Впрочем, с другими учителями такого озорства они себе не позволяли, как и с ровесниками мужского пола, не говоря уже о прочих взрослых, – в общем, не увлекались и на людях вели себя, как подобает «приличным» девушкам из хороших семей.

Они прекрасно понимали, что взрослые держат их за бесполых существ, которые о «кое-каких вещах» ничего не знают и знать не хотят – в лучшем случае пару анатомических терминов из учебника, никак не связанных с ними самими или другими людьми из плоти и крови, с которыми им доводилось иметь дело.

А ведь это именно лицемеры-взрослые ничего не знали и знать не хотели о «кое-каких вещах», продолжала Ада исповедь у психоаналитика. Например, что их дочери регулярно сталкивались с эксгибиционистом – тот вечно околачивался по скверам возле школ, ожидая повода выпустить петушка из брюк. Поначалу они думали, что бедняге так приспичило отлить, что он не смог дотерпеть до укромного местечка, но вскоре осознали, что ему нужна публика, они сами, и с тех пор придумывали тысячи способов, от гримас до откровенных насмешек, чтобы показать, как он им неприятен – или, скорее, до колик смешон.

– И что же, вы его не боялись? – поинтересовался доктор.

– Боялись? Чего? Да этому парню самому доставалось! Он ведь подставлял под наши пинки, а когда и брошенные камни, не защищённые одеждой деликатные части тела, и без того до нелепости чувствительные (что мы выяснили, пока дрались с братьями, кузенами или товарищами по играм).
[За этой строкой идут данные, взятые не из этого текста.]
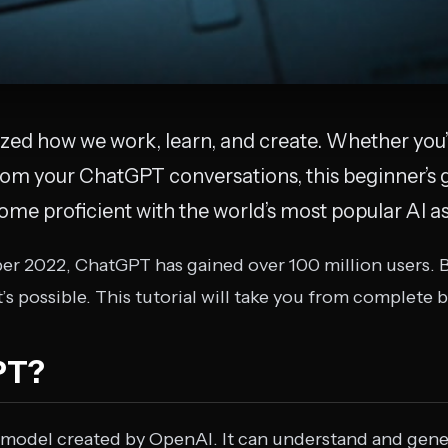
zed how we work, learn, and create. Whether you’
rom your ChatGPT conversations, this beginner’s 
me proficient with the world’s most popular AI as
er 2022, ChatGPT has gained over 100 million users. 
’s possible. This tutorial will take you from complete 
PT?
 model created by OpenAI. It can understand and gene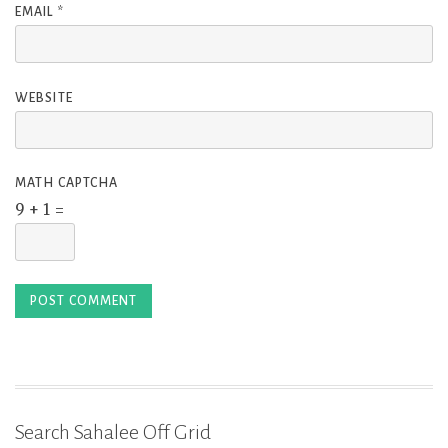
EMAIL
*
WEBSITE
MATH CAPTCHA
9 + 1 =
Search Sahalee Off Grid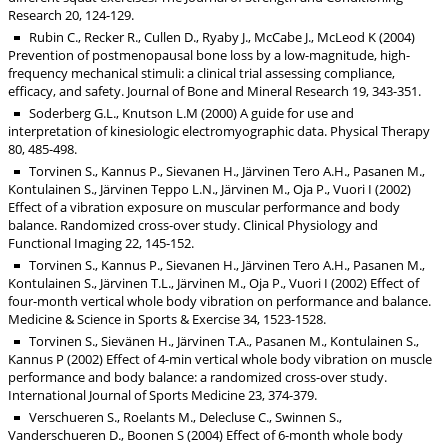
Research 20, 124-129.
Rubin C., Recker R., Cullen D., Ryaby J., McCabe J., McLeod K (2004)
Prevention of postmenopausal bone loss by a low-magnitude, high-
frequency mechanical stimuli: a clinical trial assessing compliance,
efficacy, and safety. Journal of Bone and Mineral Research 19, 343-351.
Soderberg G.L., Knutson L.M (2000) A guide for use and
interpretation of kinesiologic electromyographic data. Physical Therapy
80, 485-498.
Torvinen S., Kannus P., Sievanen H., Järvinen Tero A.H., Pasanen M.,
Kontulainen S., Järvinen Teppo L.N., Järvinen M., Oja P., Vuori I (2002)
Effect of a vibration exposure on muscular performance and body
balance. Randomized cross-over study. Clinical Physiology and
Functional Imaging 22, 145-152.
Torvinen S., Kannus P., Sievanen H., Järvinen Tero A.H., Pasanen M.,
Kontulainen S., Järvinen T.L., Järvinen M., Oja P., Vuori I (2002) Effect of
four-month vertical whole body vibration on performance and balance.
Medicine & Science in Sports & Exercise 34, 1523-1528.
Torvinen S., Sievänen H., Järvinen T.A., Pasanen M., Kontulainen S.,
Kannus P (2002) Effect of 4-min vertical whole body vibration on muscle
performance and body balance: a randomized cross-over study.
International Journal of Sports Medicine 23, 374-379.
Verschueren S., Roelants M., Delecluse C., Swinnen S.,
Vanderschueren D., Boonen S (2004) Effect of 6-month whole body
Всего этого взрослые, которые так о нас заботились, не знали, равно как, чуть позже, не понимали, почему при слове «кошелёк» мы начинаем понимающе переглядываться и хихикать. На костюмированных балах, проходивших в дворянском собрании, нам, двенадцатилетним, не возбранялось потихоньку перебираться из детского зала в общий. А уж там, если ты была достаточно высокой и не в костюме плюшевого мишки, кто-нибудь из парней постарше или даже взрослых мужчин мог пригласить тебя на танец. Под медленную мелодию кавалеры всегда старались притянуть дам поближе. А некоторые особенно наглые типы так прижимали своих партнёрш, что те чувствовали припухлость у них в районе живота (её мы и звали «кошельком») и пятились назад, словно раки. Нам-то это было нипочём. Кое-кто из девчонок даже, забавы ради, резко задирал коленку и бил со всей силы, а потом извинялся: «Ой, я, кажется, на chewingum[24] наступила» (обычно, правда, называя её просто «жвачкой»).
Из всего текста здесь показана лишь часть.